Copy every line of the data in which the word "linków" occurs.

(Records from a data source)
☆ ☆ ☆ ☆ ☆ ☆ ☆

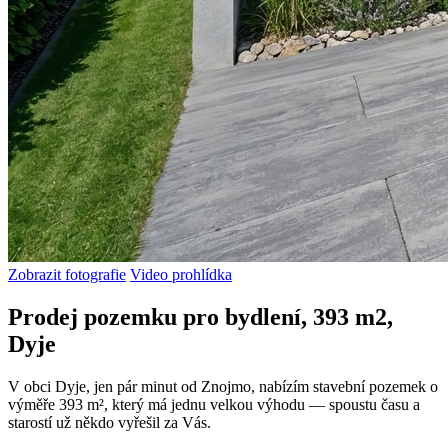
Zobrazit fotografie
Video prohlídka
Prodej pozemku pro bydlení, 393 m2,
Dyje
V obci Dyje, jen pár minut od Znojmo, nabízím stavební pozemek o
výměře 393 m², který má jednu velkou výhodu — spoustu času a
starostí už někdo vyřešil za Vás.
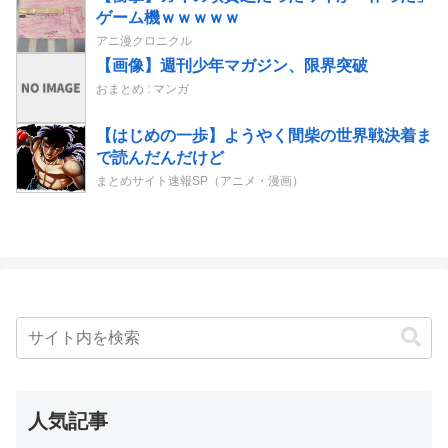
ゲーム機ｗｗｗｗｗ
アニ漫クロニクル
【画像】週刊少年マガジン、限界突破
おまとめ : マンガ
【はじめの一歩】ようやく間柴の世界戦決着ま
で読んだんだけど
まとめサイト速報SP（アニメ・漫画）
人気記事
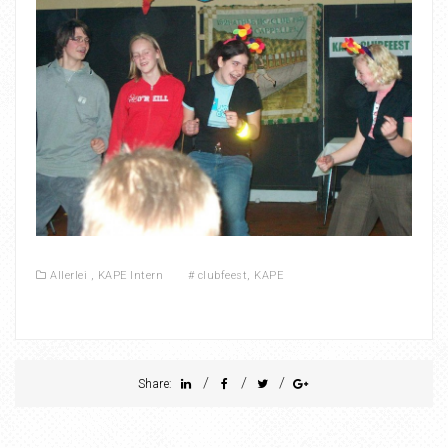
Allerlei
,
KAPE Intern
#
clubfeest
,
KAPE
/
/
/
Share:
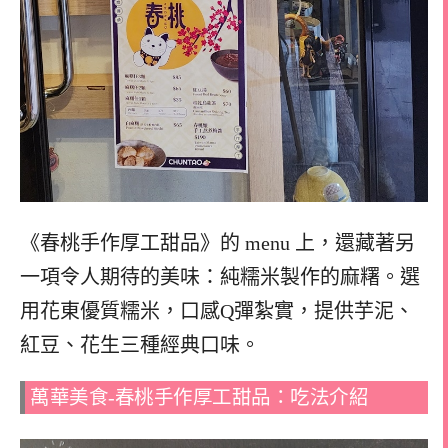
《春桃手作厚工甜品》的 menu 上，還藏著另
一項令人期待的美味：純糯米製作的麻糬。選
用花東優質糯米，口感Q彈紮實，提供芋泥、
紅豆、花生三種經典口味。
萬華美食-春桃手作厚工甜品：吃法介紹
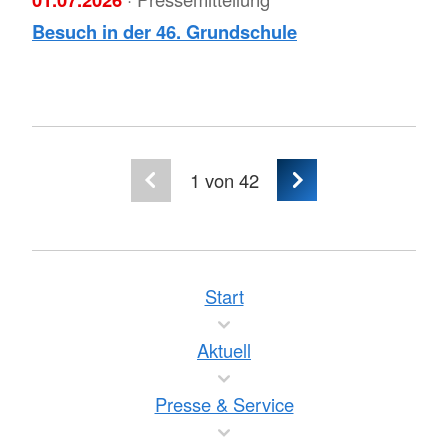
Besuch in der 46. Grundschule
1
von 42
Start
Aktuell
Presse & Service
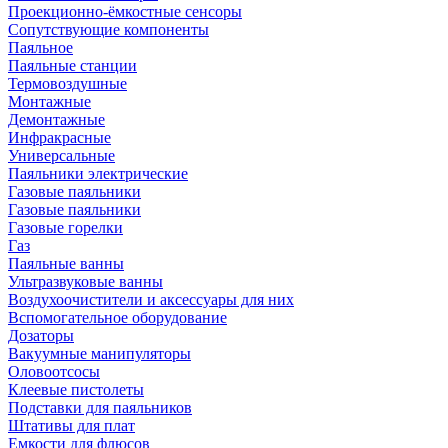
Проекционно-ёмкостные сенсоры
Сопутствующие компоненты
Паяльное
Паяльные станции
Термовоздушные
Монтажные
Демонтажные
Инфракрасные
Универсальные
Паяльники электрические
Газовые паяльники
Газовые паяльники
Газовые горелки
Газ
Паяльные ванны
Ультразвуковые ванны
Воздухоочистители и аксессуары для них
Вспомогательное оборудование
Дозаторы
Вакуумные манипуляторы
Оловоотсосы
Клеевые пистолеты
Подставки для паяльников
Штативы для плат
Емкости для флюсов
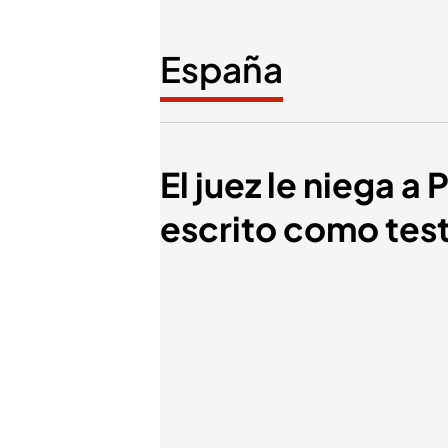
España
El juez le niega a
escrito como test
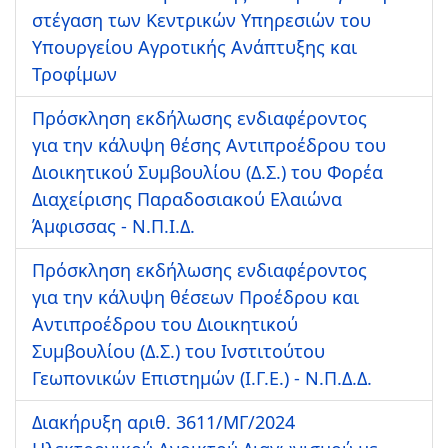
στέγαση των Κεντρικών Υπηρεσιών του
Υπουργείου Αγροτικής Ανάπτυξης και
Τροφίμων
Πρόσκληση εκδήλωσης ενδιαφέροντος
για την κάλυψη θέσης Αντιπροέδρου του
Διοικητικού Συμβουλίου (Δ.Σ.) του Φορέα
Διαχείρισης Παραδοσιακού Ελαιώνα
Άμφισσας - Ν.Π.Ι.Δ.
Πρόσκληση εκδήλωσης ενδιαφέροντος
για την κάλυψη θέσεων Προέδρου και
Αντιπροέδρου του Διοικητικού
Συμβουλίου (Δ.Σ.) του Ινστιτούτου
Γεωπονικών Επιστημών (Ι.Γ.Ε.) - Ν.Π.Δ.Δ.
Διακήρυξη αριθ. 3611/ΜΓ/2024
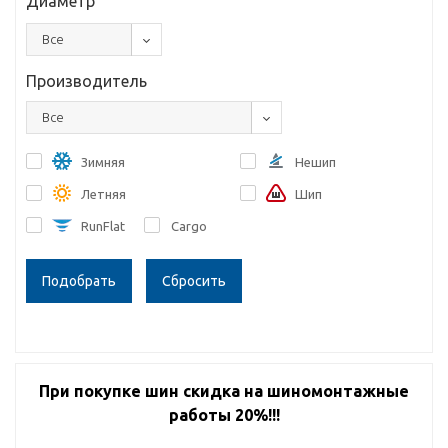
Диаметр
Все
Производитель
Все
Зимняя
Нешип
Летняя
Шип
RunFlat
Cargo
Сбросить
При покупке шин скидка на шиномонтажные
работы 20%!!!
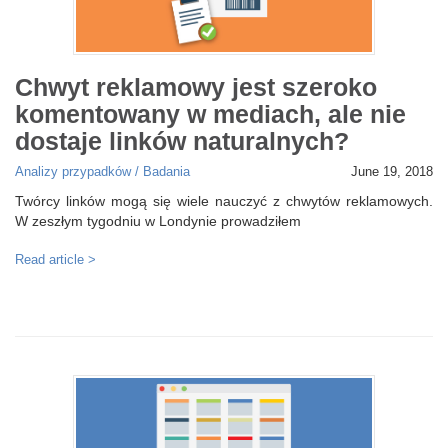
Chwyt reklamowy jest szeroko
komentowany w mediach, ale nie
dostaje linków naturalnych?
Analizy przypadków / Badania
June 19, 2018
Twórcy linków mogą się wiele nauczyć z chwytów reklamowych.
W zeszłym tygodniu w Londynie prowadziłem
Read article >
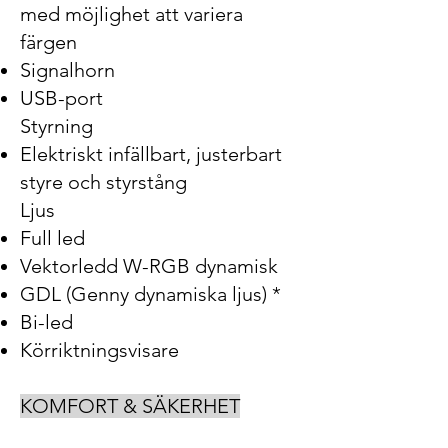
med möjlighet att variera
färgen
Signalhorn
USB-port
Styrning
Elektriskt infällbart, justerbart
styre och styrstång
Ljus
Full led
Vektorledd W-RGB dynamisk
GDL (Genny dynamiska ljus) *
Bi-led
Körriktningsvisare
KOMFORT & SÄKERHET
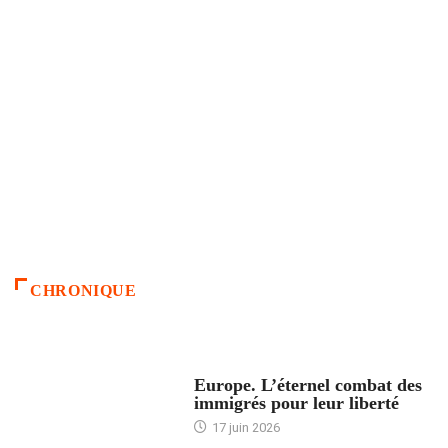
CHRONIQUE
ACCUEIL
Europe. L’éternel combat des
immigrés pour leur liberté
17 juin 2026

☆ ☆ ☆ ☆ ☆ ☆ ☆

**Your response**
dostaje linków naturalnych?
Twórcy linków mogą się wiele nauczyć z chwytów reklamowych.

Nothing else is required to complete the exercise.